The transitional care bridge program

The overall transitional care bridge program consists of two steps; 1] the discharge procedure concerning the transition of care and 2] the continuation of the integrated care in the primary care by a community care nurse.

Step 1: The experimental discharge procedure including transition of care

This step concerns the transfer of care from hospital to primary care. The care during this phase and the second phase will be provided by a community care nurse (CN). The CN is a bachelor level educated nurse with a special focus on the elderly. The CN can work in a general practice, within a home care organisation or can be affiliated to a nursing home.

The transition from hospital to home consists of the following sub-steps.

  1. (a)

    A handover for the care and treatment plan is made by the geriatric consultancy team and is coordinated by the CNS as part of the integrated care plan at least two days before discharge from hospital. This plan includes the ongoing interventions and recommendations for care in the primary care setting.

  2. (b)

    The transition of care-plan made by the CNS will be offered to the primary care CN of the patient who is visiting the patient in hospital before discharge.

  3. (c)

    After visiting patient in the hospital, the CN will discuss the care plan with the (substitute) General Practitioner (GP) of the patient.

  4. (e)

    Guided by the care and treatment plan handed over from the hospital and depending on the needs of the patients and caregiver, additional support will be enabled by the CN (for example consisting of dietician, occupational therapist, the elderly welfare consultant, physiotherapist and/or pharmacist).

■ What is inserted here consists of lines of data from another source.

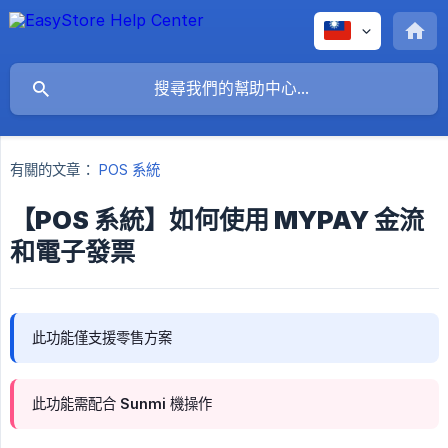
有關的文章：
POS 系統
【POS 系統】如何使用 MYPAY 金流
和電子發票
此功能僅支援零售方案
此功能需配合 Sunmi 機操作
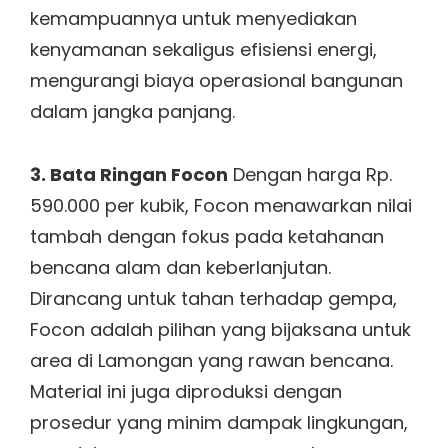
kemampuannya untuk menyediakan
kenyamanan sekaligus efisiensi energi,
mengurangi biaya operasional bangunan
dalam jangka panjang.
3. Bata Ringan Focon
Dengan harga Rp.
590.000 per kubik, Focon menawarkan nilai
tambah dengan fokus pada ketahanan
bencana alam dan keberlanjutan.
Dirancang untuk tahan terhadap gempa,
Focon adalah pilihan yang bijaksana untuk
area di Lamongan yang rawan bencana.
Material ini juga diproduksi dengan
prosedur yang minim dampak lingkungan,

It is expected that approximately 6% of the patients leaving hospital are not discharged home but will be admitted in an intermediate care facility or rehabilitation care in a nursing home. In this subgroup a CN from the nursing home or rehabilitation centre will visit the patient in the hospital.

Step 2: Experimental continuation of care in primary care

The intervention consists of the following steps and will mainly be provided by the CN after discharge.

  1. (a)

    The CN visits the patient within two days after hospital discharge at home. In this first visit, special attention is paid to medication and appropriateness of care arranged during hospital admission.

  2. (b)

    The second visit is two weeks after hospital discharge where the CN (re)assesses the care- and treatment plan and where needed the CN makes adaptations to the plan and discusses clarity of the medication regimen from the hospital. In this visit, social functioning, participation and existing care needs will be discussed with the patient.

  3. (c)

    The CN will ensure continuation at home of the interventions started in the hospital. When necessary, the CN also coordinates indications for new interventions.

  4. (d)

    The CN maintain contacts with other practitioners (e.g. occupational therapy, dieticians, pharmacists, physiotherapy, elderly welfare consultant etc.) in consultation with the general physician.

  5. (e)

    The CN identifies new care/treatment needs (e.g. imminent (re) admission to hospital) in consultation with the GP

  6. (f)

    The CN as transition coach also promotes the empowerment of patients and carers by including the provision of psycho-education on the identified geriatric conditions and providing ancillary services such as leisure, day treatment and care [18].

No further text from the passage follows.